The stories of pre-revolutionary Russia are quite remarkable. Saint Petersburg must have been quite a place, indeed, during the days of Russian nobility.
“The Same Old Story” is, but is also nothing but. It is, because it’s a story like so many of the others I’ve been reading lately. Boy moves from village to Saint Petersburg, seeking wealth and love. He then proceeds to make a bit of a fool of himself in the parlor rooms of the wealthy commercent and merchants as he pursues his passions and seeks his fortune. Long discussions far into the night – Saint Petersburg society it appears was lived between 9:00pm and 3:00am. This might make sense in Arabia, where the days are so hot that people save the nighttime for their amorous dalliances and social calls. But Petersburg at 3:00am must have been a hellishly cold place indeed.
From one parlor to another – drinking wine (rarely vodka) and talking about business and Paris and, of course, love. Then moving to another parlor; another host anxious to please, to be surrounded by the finest people of that great old city; writers and painters and industrialists. A girl comes in, quietly, to show herself to the crowd. She is in search of a matching that fits with her position and which will guarantee her future (and that of her family) in a land which is also predatory. She flirts, her eyes lighting upon the right man. Up and coming, with a trust – why is it all people back then had permanent incomes from trusts? – and then slipping away, to await the time-worn dance of courtship.

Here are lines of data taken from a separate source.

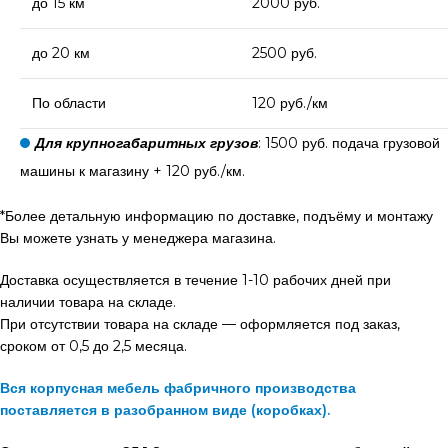
до 15 км
2000 руб.
до 20 км
2500 руб.
По области
120 руб./км
Для крупногабаритных грузов
: 1500 руб. подача грузовой
машины к магазину + 120 руб./км.
*Более детальную информацию по доставке, подъёму и монтажу
Вы можете узнать у менеджера магазина.
Доставка осуществляется в течение 1-10 рабочих дней при
наличии товара на складе.
При отсутствии товара на складе — оформляется под заказ,
сроком от 0,5 до 2,5 месяца.
Вся корпусная мебель фабричного производства
поставляется в разобранном виде (коробках).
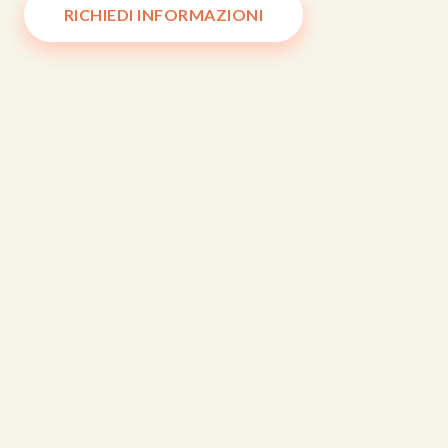
RICHIEDI INFORMAZIONI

Letters, anxious and desperate. Uncomfortable supervised discussions in the libraries, sipping tea and speaking of French literature or Italian theater. Chaperoned walks through the gardens under the watchful eyes of the dowagers anxious to not have their precious flower spoiled. In between, angst ridden work, waiting, wondering.
Then it happens – rejection, betrayal. A better matching has come along. Despair, misery.

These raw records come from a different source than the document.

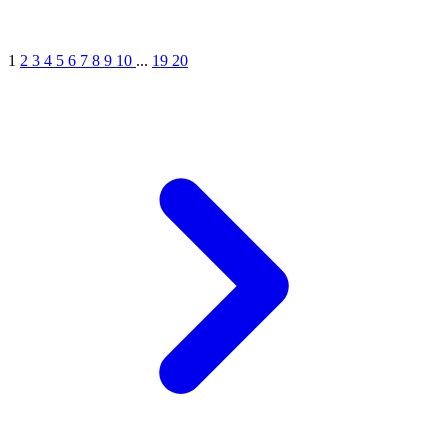
1
2
3
4
5
6
7
8
9
10
...
19
20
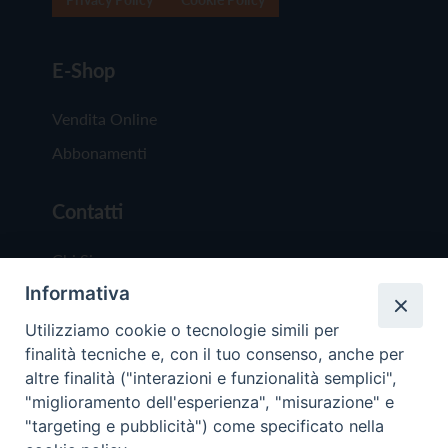
E-Shop
Vendita Online
Abbonamenti
Contatti
Chi Siamo
Informativa
Redazione
Scrivici
Utilizziamo cookie o tecnologie simili per
finalità tecniche e, con il tuo consenso, anche per
altre finalità ("interazioni e funzionalità semplici",
"miglioramento dell'esperienza", "misurazione" e
"targeting e pubblicità") come specificato nella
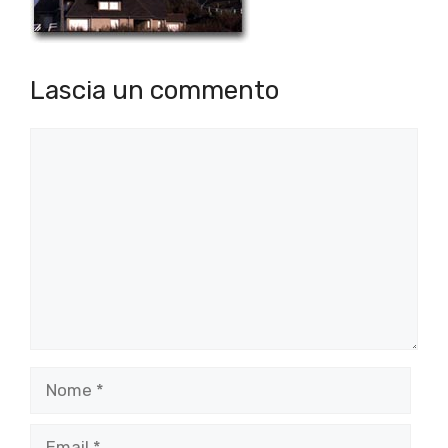
Lascia un commento
Commento
Nome
Email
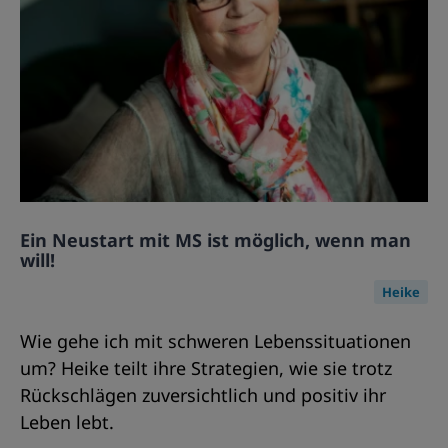
Ein Neustart mit MS ist möglich, wenn man
will!
Heike
Wie gehe ich mit schweren Lebenssituationen
um? Heike teilt ihre Strategien, wie sie trotz
Rückschlägen zuversichtlich und positiv ihr
Leben lebt.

It is Tolstoy, Dostoevsky, Chernyshevsky – its Goncharov. I keep reading these extraordinary novelists trying to understand what happened. Which brings me to another question. What are the peasants doing while the snowflakes flit from party to party fighting with their hosts for the hand of a girl, a bigger dowry or a cushier job? The answer to these questions are found in soviet literature (from both sides of the issue, Fyodor Vasilievich Gladkov, Aleksandr Solzhenitsyn, Ayn Rand – books full of spit and fight and suffering); just like the answers to the aristocratic governance model were found in the revolution.
At any rate, though Ivan Goncharov thought his novel was “The Same Old Story”, for those of us who have come after – 150 years after – it is nothing but. I highly recommend this amazing Russian classic.